When you have a statement like:
char *name = "Tom";
The compiler's process is like this: OK, I need to replace all occurrences in the current code scope of name with a constant reference to a region of memory I've allocated to hold a char pointer value. And it does so.
But there's that second step, which amounts to this: I need to create a constant array of characters which holds the values 'T', 'o', 'm', and NULL. Then I need to replace the part of the code which says "Tom" with the memory address of that constant string.
When your program is run, the final step occurs: setting the pointer to char's value (which isn't constant) to the memory address of that automatically created string (which is constant).
So a char * is not read-only. Only a const char * is read-only. But your problem in this case isn't that char *s are read-only, it's that your pointer references a read-only regions of memory.
I bring all this up because understanding this issue is the barrier between you looking at the definition of that function from the library and understanding the issue yourself versus having to ask us. And I've somewhat simplified some of the details in the hopes of making the issue more understandable.
I hope this was helpful. ;)
I blame the C standard.
char *s = "abc";
could have been defined to give the same error as
const char *cs = "abc";
char *s = cs;
on grounds that string literals are unmodifiable. But it wasn't, it was defined to compile. Go figure. [Edit: Mike B has gone figured - "const" didn't exist at all in K&R C. ISO C, plus every version of C and C++ since, has wanted to be backward-compatible. So it has to be valid.]
If it had been defined to give an error, then you couldn't have got as far as the segfault, because strtok's first parameter is char*, so the compiler would have prevented you passing in the pointer generated from the literal.

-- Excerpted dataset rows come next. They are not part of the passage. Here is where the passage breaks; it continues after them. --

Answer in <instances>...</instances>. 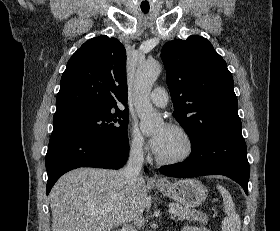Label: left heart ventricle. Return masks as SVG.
Here are the masks:
<instances>
[{
    "label": "left heart ventricle",
    "instance_id": "1",
    "mask_svg": "<svg viewBox=\"0 0 280 231\" xmlns=\"http://www.w3.org/2000/svg\"><path fill=\"white\" fill-rule=\"evenodd\" d=\"M160 130L157 129L155 133H157ZM186 149V143L184 139L178 135L173 129H171L169 140L163 149V151L159 154L163 157H173L175 155L181 154Z\"/></svg>",
    "mask_w": 280,
    "mask_h": 231
}]
</instances>
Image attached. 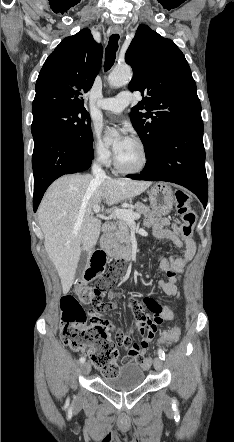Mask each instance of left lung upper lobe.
I'll use <instances>...</instances> for the list:
<instances>
[{
    "label": "left lung upper lobe",
    "mask_w": 234,
    "mask_h": 442,
    "mask_svg": "<svg viewBox=\"0 0 234 442\" xmlns=\"http://www.w3.org/2000/svg\"><path fill=\"white\" fill-rule=\"evenodd\" d=\"M125 60L133 69L129 89L145 94L132 108L130 118L150 161L169 129L201 118V104L181 50L148 26L139 25Z\"/></svg>",
    "instance_id": "left-lung-upper-lobe-1"
}]
</instances>
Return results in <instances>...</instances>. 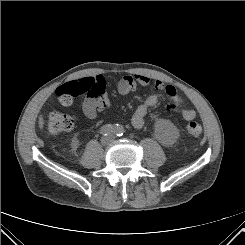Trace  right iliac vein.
<instances>
[{
  "mask_svg": "<svg viewBox=\"0 0 245 245\" xmlns=\"http://www.w3.org/2000/svg\"><path fill=\"white\" fill-rule=\"evenodd\" d=\"M102 141H103L104 144H108L109 139L108 138H104Z\"/></svg>",
  "mask_w": 245,
  "mask_h": 245,
  "instance_id": "63e3f726",
  "label": "right iliac vein"
}]
</instances>
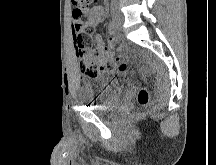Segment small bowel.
Listing matches in <instances>:
<instances>
[{
	"label": "small bowel",
	"mask_w": 216,
	"mask_h": 165,
	"mask_svg": "<svg viewBox=\"0 0 216 165\" xmlns=\"http://www.w3.org/2000/svg\"><path fill=\"white\" fill-rule=\"evenodd\" d=\"M104 10L100 7H92L87 12L85 23L81 20V8H74L72 13L71 34L73 39L82 31L84 27H96L102 23L104 18ZM94 48L99 52H105L106 48L99 35L94 36ZM88 94V91H87ZM89 95V94H88Z\"/></svg>",
	"instance_id": "obj_1"
}]
</instances>
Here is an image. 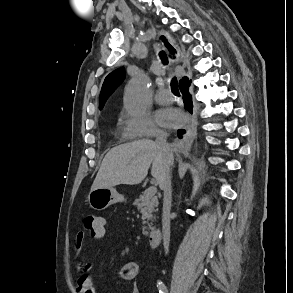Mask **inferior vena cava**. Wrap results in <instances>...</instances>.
I'll list each match as a JSON object with an SVG mask.
<instances>
[{"instance_id":"inferior-vena-cava-1","label":"inferior vena cava","mask_w":293,"mask_h":293,"mask_svg":"<svg viewBox=\"0 0 293 293\" xmlns=\"http://www.w3.org/2000/svg\"><path fill=\"white\" fill-rule=\"evenodd\" d=\"M156 144L167 158L166 171L162 181L159 184L160 188L164 192L162 232H163V245H164L165 253L167 254L168 248H169V241H170V210H171V201H172L170 170L172 166L173 155L167 143V135L165 133H159L156 135Z\"/></svg>"}]
</instances>
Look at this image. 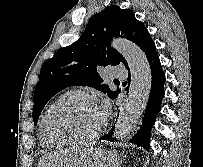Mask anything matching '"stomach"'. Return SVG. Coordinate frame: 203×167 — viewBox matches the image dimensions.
Masks as SVG:
<instances>
[{
  "instance_id": "0dacf381",
  "label": "stomach",
  "mask_w": 203,
  "mask_h": 167,
  "mask_svg": "<svg viewBox=\"0 0 203 167\" xmlns=\"http://www.w3.org/2000/svg\"><path fill=\"white\" fill-rule=\"evenodd\" d=\"M117 157L100 148L93 149L81 167H118Z\"/></svg>"
}]
</instances>
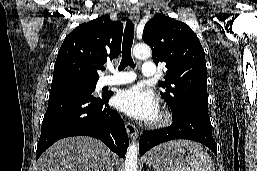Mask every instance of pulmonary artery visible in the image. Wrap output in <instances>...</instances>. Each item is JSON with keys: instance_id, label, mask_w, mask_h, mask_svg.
<instances>
[{"instance_id": "pulmonary-artery-1", "label": "pulmonary artery", "mask_w": 257, "mask_h": 171, "mask_svg": "<svg viewBox=\"0 0 257 171\" xmlns=\"http://www.w3.org/2000/svg\"><path fill=\"white\" fill-rule=\"evenodd\" d=\"M142 75L152 77L156 74V65L153 62H144L142 65ZM136 75L132 71H114L112 76H105L102 81V86L123 85L135 81Z\"/></svg>"}]
</instances>
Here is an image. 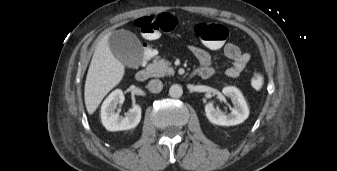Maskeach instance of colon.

It may be of interest that there was at one time a plan in C++ for this to be deprecated (http://www.open-std.org/jtc1/sc22/wg21/docs/papers/1996/N0896.asc). But 12 years later I can't persuade either gcc or g++ to give me any kind of warning for assigning a literal to non-const char*, so it isn't all that loudly deprecated.
[Edit: aha: -Wwrite-strings, which isn't included in -Wall or -Wextra]
In brief:
char *s = "HAPPY DAY";
printf("\n %s ", s);
s = "NEW YEAR"; /* Valid */
printf("\n %s ", s);
s[0] = 'c'; /* Invalid */
If you look at your compiler documentation, odds are there is a option you can set to make those strings writable.